Palestina: la guerra, non le parole, la libereranno

Palestina – Ciò che sorprende non è stato il via libera dell’ambasciatore statunitense al genocida Netanyahu per realizzare formalmente il sogno sionista del “Grande Israele”, prendendo il controllo completo di Giordania, Libano, Siria e Kuwait, quasi metà dell’Egitto, Arabia Saudita e Iraq, una parte della Turchia e forse parti della provincia iraniana del Khuzestan, ricca di petrolio.
L’elemento sorpresa è stato l’atteggiamento mite e reazionario dei Paesi musulmani, che hanno emesso una condanna verbale apparentemente forte del piano israelo-americano, senza alcuna misura pratica per salvaguardare il frammentato mondo islamico, per non parlare dell’enfatizzazione dell’obiettivo tanto caro di liberare la Palestina dall’usurpazione sionista durata 78 anni.
Mike Huckabee, ambasciatore statunitense presso l’illegittima entità sionista, non ha rimpianti per la sua ultima dichiarazione anti-araba e anti-musulmana, secondo cui sarebbe “giusto se Israele si espandesse nei territori tra il Nilo e l’Eufrate”. In realtà, è euforico, insieme al suo capo criminale, Donald Trump, per la debole risposta dei Paesi musulmani, che sembrano avere il senso di salvaguardare la propria indipendenza, sovranità e integrità territoriale.
Iran crede nella vittoria della giustizia sul male, e questo include il ritorno di tutta la Palestina alla casa islamica
Se gli Stati Uniti possono inviare una flotta navale per cercare di intimidire la Repubblica Islamica dell’Iran e costringerla alla sottomissione al tavolo delle trattative, cosa impedisce ai Paesi musulmani di coordinare misure economiche e militari per porre fine all’esistenza illegale di Israele?
L’Iran ha già mostrato come penetrare il sistema di difesa di Israele, presumibilmente inespugnabile, e in caso di aggressione continuativa gli infliggerà sicuramente un colpo devastante e inimmaginabile.
Cosa impedisce dunque alla Turchia, all’Egitto e all’Arabia Saudita di unire le forze con la Repubblica Islamica per mobilitare gli eserciti e sferrare il colpo di grazia per porre fine all’usurpazione sionista della Palestina?
Non serve solo coraggio, ma anche una fede salda nei principi fondamentali dell’Islam per affrontare e sconfiggere gli stratagemmi delle forze diaboliche.

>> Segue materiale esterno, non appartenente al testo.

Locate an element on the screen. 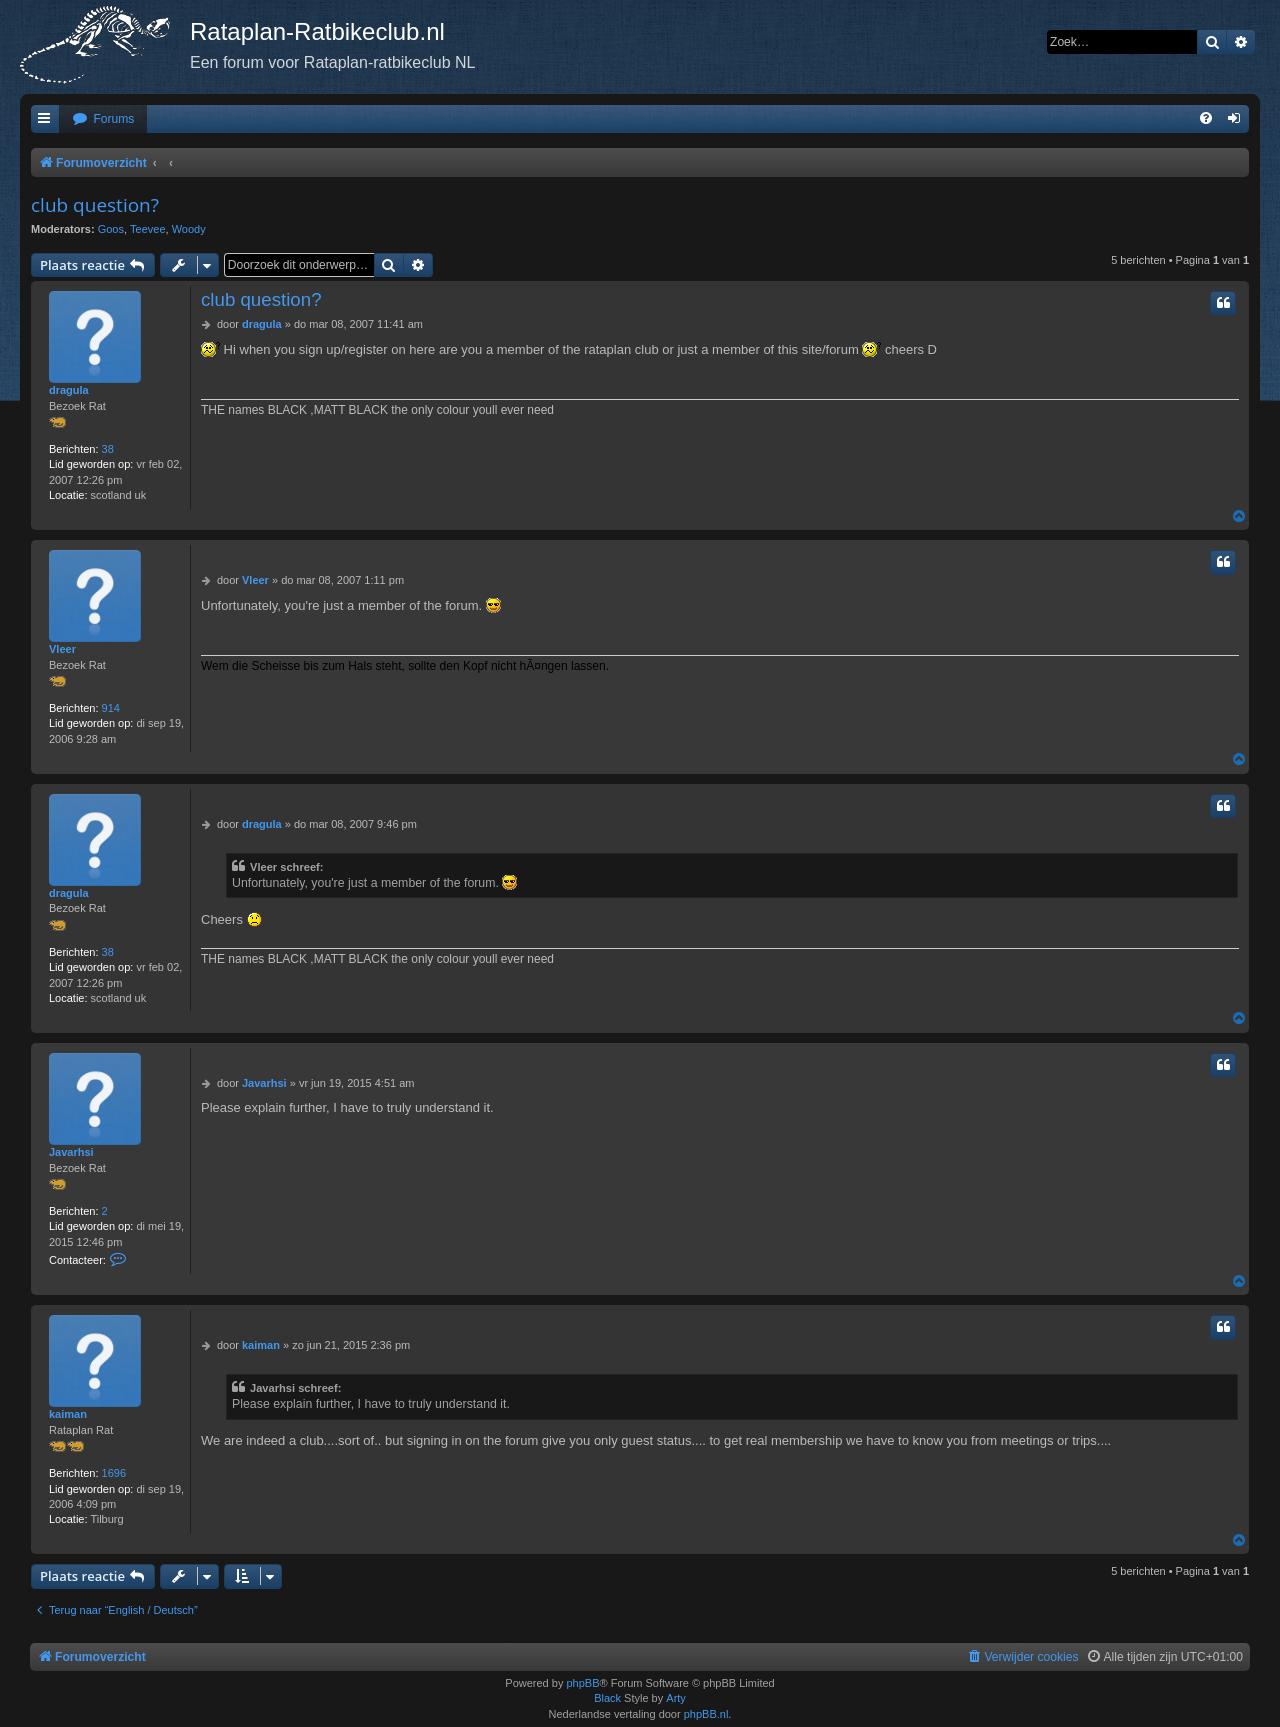  phpBB.nl is located at coordinates (706, 1714). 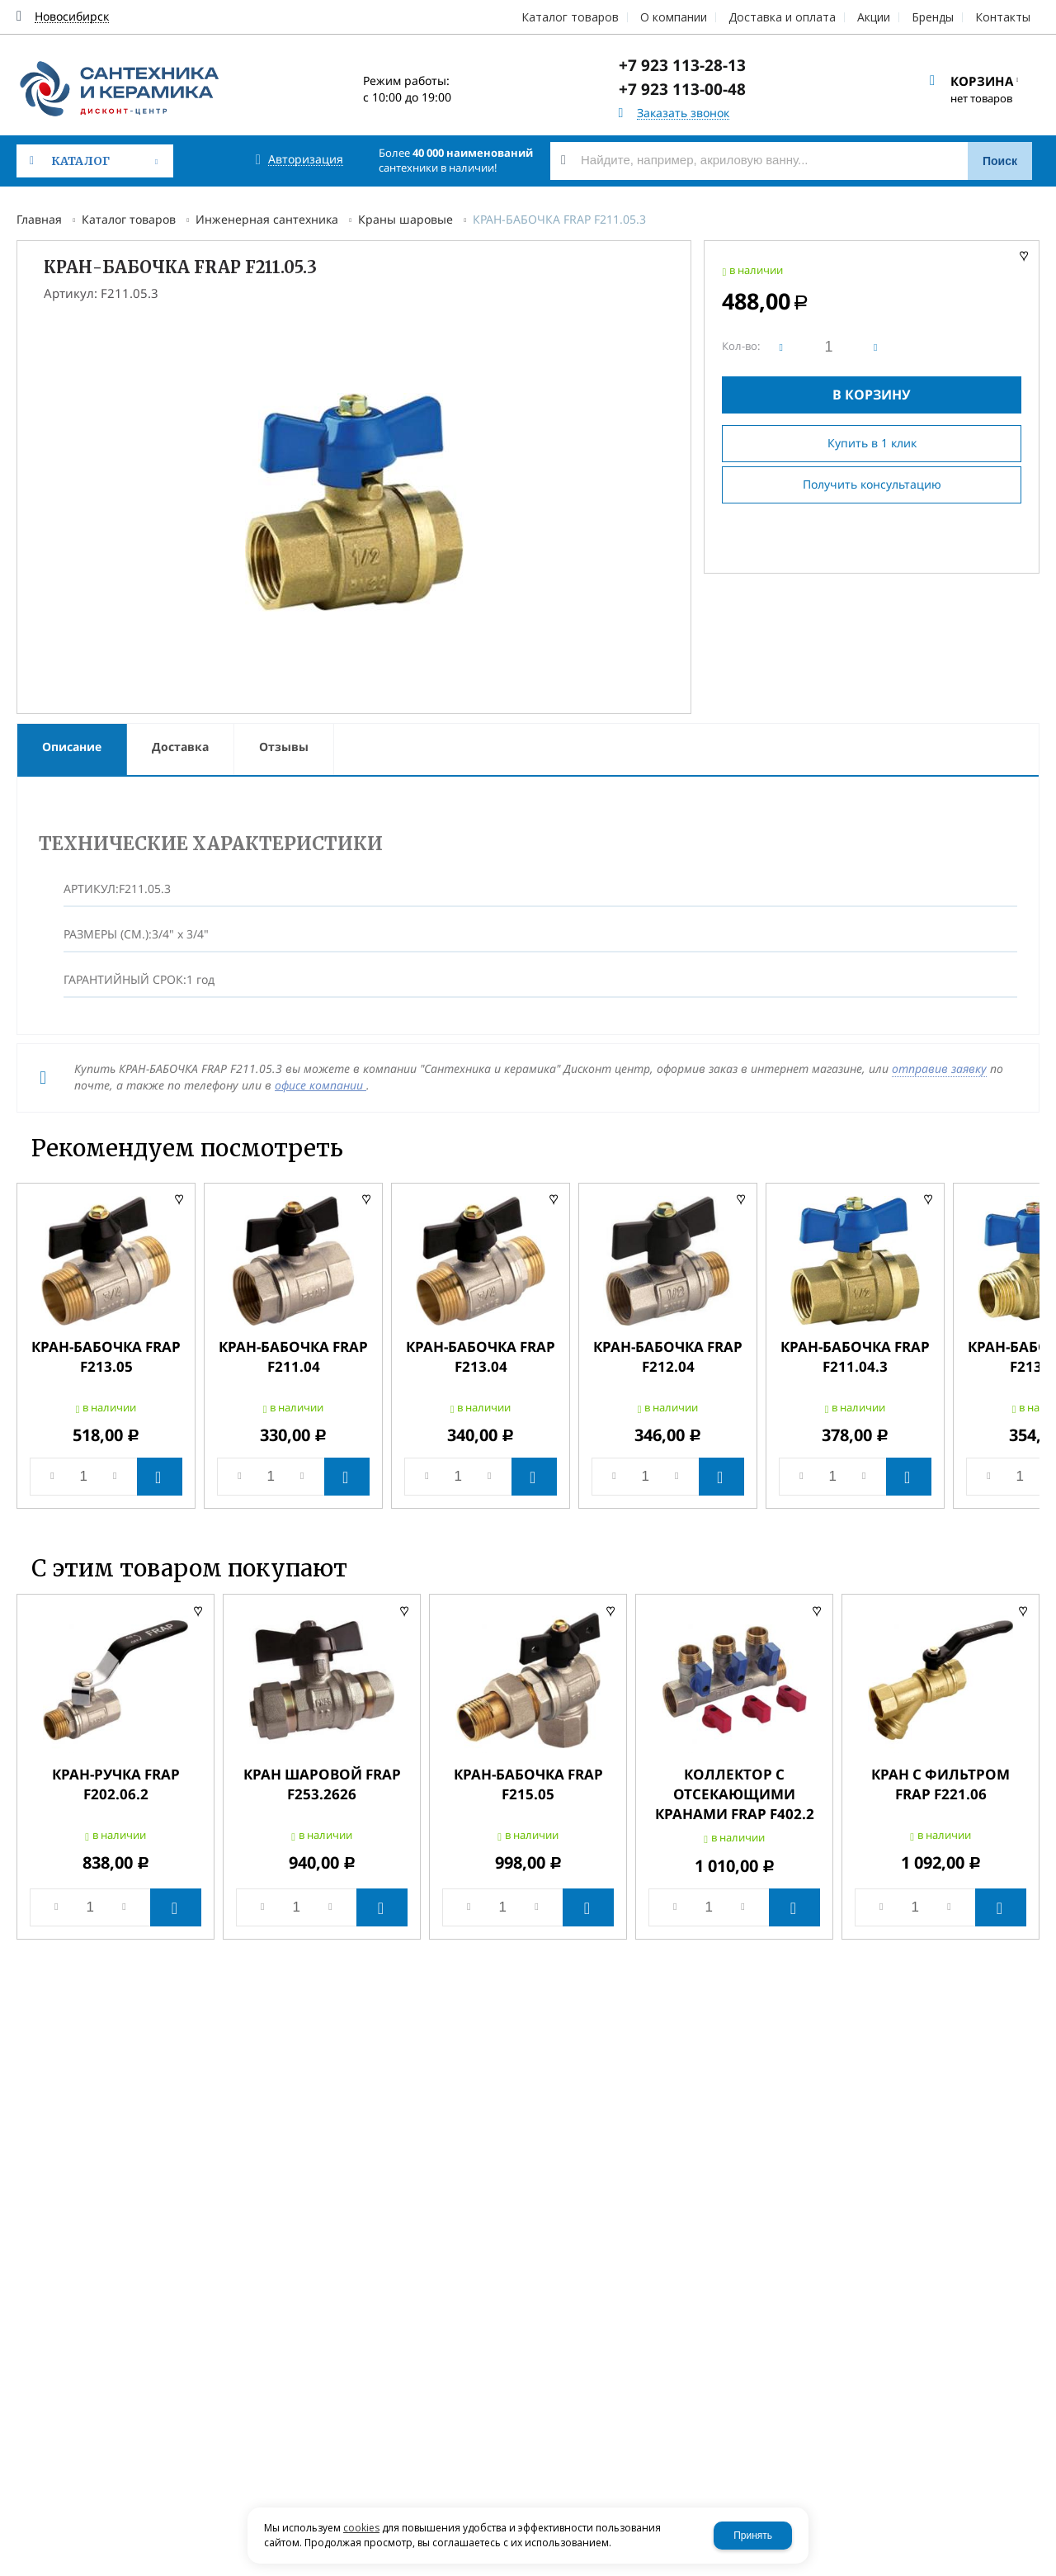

L’Iran non ha paura né di Israele né del suo padrino criminale, gli Stati Uniti. Non risparmierà sforzi per vanificare i nefandi disegni di queste potenze sataniche, poiché crede fermamente nella vittoria della giustizia sul male, e questo include il ritorno di Al-Aqsa e di tutta la Palestina alla casa islamica.